* [Exercise details]
Once you find the line with "0575-83179822" in the data that follows, repeat it and every line after it exactly, through the line with "JÁSZFÉNYSZARU VSE".

* [Data]
——
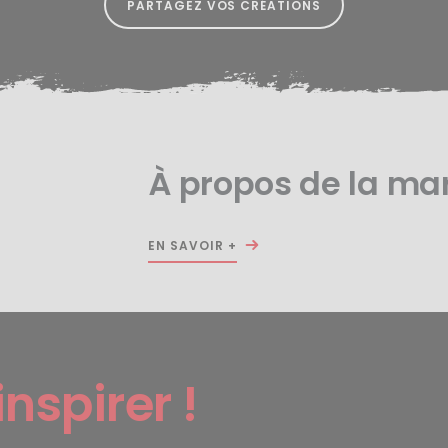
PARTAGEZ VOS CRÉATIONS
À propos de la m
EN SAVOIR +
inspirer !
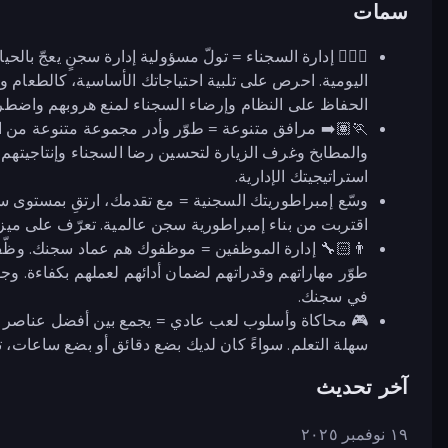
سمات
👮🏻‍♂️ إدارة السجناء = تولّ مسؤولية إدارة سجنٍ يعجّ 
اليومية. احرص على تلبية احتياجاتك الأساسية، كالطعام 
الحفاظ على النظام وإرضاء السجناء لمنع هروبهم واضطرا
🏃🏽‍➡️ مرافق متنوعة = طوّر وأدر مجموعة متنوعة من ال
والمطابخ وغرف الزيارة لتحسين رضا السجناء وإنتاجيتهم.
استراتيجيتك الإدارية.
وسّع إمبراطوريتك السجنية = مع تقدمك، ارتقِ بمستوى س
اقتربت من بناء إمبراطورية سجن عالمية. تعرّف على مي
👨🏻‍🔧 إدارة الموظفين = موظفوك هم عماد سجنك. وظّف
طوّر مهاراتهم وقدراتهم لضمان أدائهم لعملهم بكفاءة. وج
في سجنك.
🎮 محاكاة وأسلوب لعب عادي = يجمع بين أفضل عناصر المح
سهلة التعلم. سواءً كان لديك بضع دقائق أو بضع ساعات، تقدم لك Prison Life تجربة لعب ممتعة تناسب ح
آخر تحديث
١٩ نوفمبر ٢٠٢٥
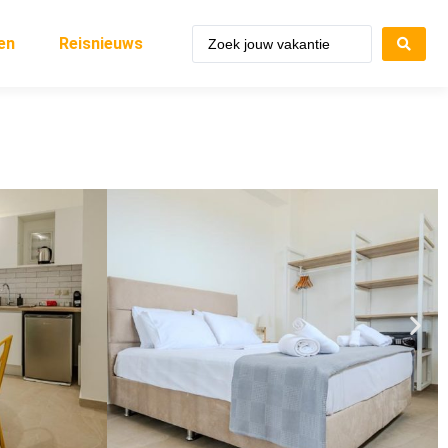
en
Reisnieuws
——
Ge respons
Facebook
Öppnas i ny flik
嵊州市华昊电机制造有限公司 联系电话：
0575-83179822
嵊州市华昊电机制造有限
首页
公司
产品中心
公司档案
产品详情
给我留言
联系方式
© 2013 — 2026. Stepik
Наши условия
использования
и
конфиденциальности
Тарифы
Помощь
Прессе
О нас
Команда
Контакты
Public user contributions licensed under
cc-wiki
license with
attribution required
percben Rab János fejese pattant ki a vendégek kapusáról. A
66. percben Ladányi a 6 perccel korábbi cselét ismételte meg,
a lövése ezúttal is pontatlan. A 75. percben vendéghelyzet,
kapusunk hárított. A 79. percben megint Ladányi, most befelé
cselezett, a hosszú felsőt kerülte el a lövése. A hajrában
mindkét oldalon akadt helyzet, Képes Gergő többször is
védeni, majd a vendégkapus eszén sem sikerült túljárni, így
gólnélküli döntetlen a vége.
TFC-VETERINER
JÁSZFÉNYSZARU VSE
——
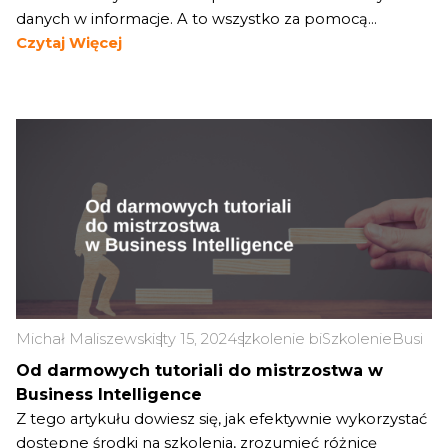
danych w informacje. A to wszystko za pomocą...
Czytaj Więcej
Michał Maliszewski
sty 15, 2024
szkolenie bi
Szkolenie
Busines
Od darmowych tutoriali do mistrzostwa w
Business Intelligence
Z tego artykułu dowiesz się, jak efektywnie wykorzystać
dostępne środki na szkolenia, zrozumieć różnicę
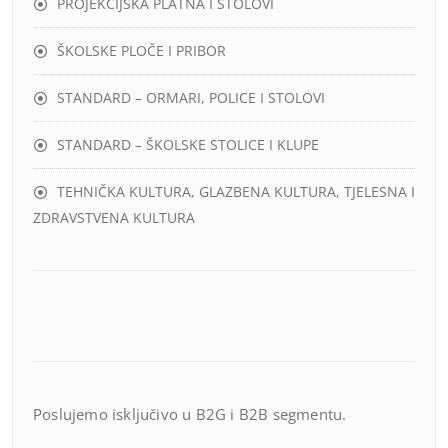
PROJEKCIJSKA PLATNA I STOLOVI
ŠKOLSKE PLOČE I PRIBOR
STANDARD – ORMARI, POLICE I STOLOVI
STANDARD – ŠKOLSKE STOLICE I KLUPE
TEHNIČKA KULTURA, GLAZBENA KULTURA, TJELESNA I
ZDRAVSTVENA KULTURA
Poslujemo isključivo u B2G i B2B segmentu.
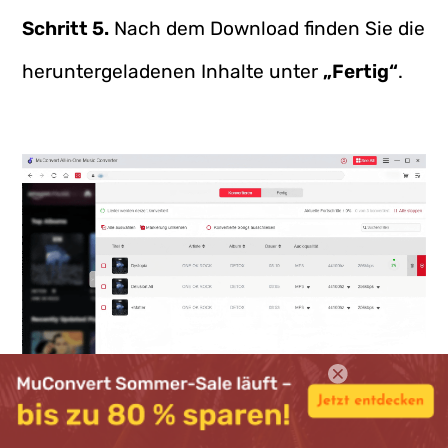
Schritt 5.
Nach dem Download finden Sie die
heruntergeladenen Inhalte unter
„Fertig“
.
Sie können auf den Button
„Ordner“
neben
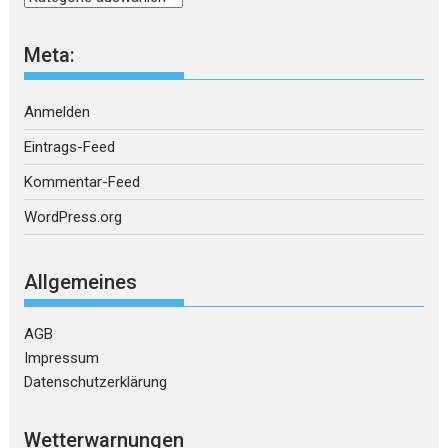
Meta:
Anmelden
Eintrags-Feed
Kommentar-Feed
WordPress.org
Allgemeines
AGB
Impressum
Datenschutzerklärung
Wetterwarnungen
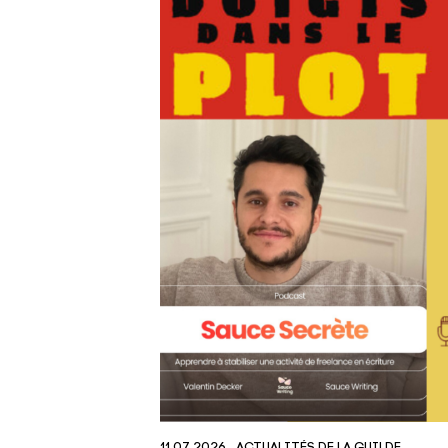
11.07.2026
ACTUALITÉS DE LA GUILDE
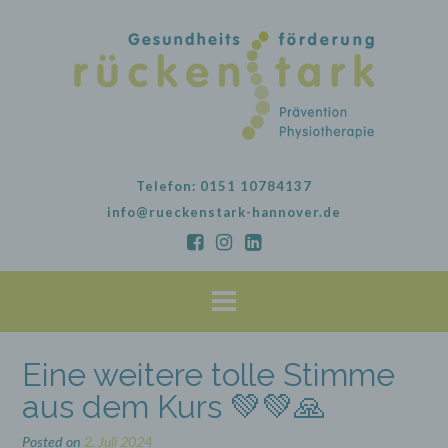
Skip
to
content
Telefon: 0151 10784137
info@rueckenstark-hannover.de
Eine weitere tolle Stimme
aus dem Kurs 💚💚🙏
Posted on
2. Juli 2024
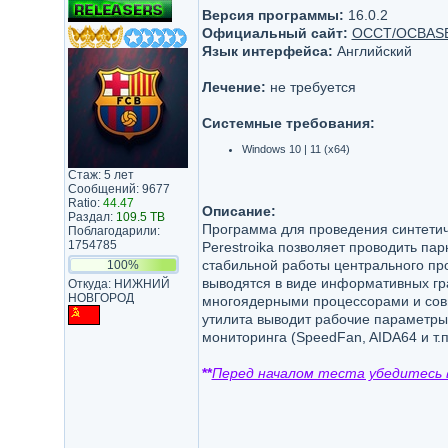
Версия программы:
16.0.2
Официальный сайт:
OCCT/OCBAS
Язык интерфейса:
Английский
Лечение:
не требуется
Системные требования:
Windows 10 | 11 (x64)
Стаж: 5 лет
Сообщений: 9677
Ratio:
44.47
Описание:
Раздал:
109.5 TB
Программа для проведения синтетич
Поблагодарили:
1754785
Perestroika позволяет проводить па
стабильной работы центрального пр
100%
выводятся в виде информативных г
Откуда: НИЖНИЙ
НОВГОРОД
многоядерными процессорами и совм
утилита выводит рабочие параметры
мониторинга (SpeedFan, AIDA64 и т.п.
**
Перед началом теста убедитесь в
——
* [Written solution]
0575-83179822
嵊州市华昊电机制造有限
首页
公司
产品中心
公司档案
产品详情
给我留言
联系方式
© 2013 — 2026. Stepik
Наши условия
использования
и
конфиденциальности
Тарифы
Помощь
Прессе
О нас
Команда
Контакты
Public user contributions licensed under
cc-wiki
license with
attribution required
percben Rab János fejese pattant ki a vendégek kapusáról. A
66. percben Ladányi a 6 perccel korábbi cselét ismételte meg,
a lövése ezúttal is pontatlan. A 75. percben vendéghelyzet,
kapusunk hárított. A 79. percben megint Ladányi, most befelé
cselezett, a hosszú felsőt kerülte el a lövése. A hajrában
mindkét oldalon akadt helyzet, Képes Gergő többször is
védeni, majd a vendégkapus eszén sem sikerült túljárni, így
gólnélküli döntetlen a vége.
TFC-VETERINER
JÁSZFÉNYSZARU VSE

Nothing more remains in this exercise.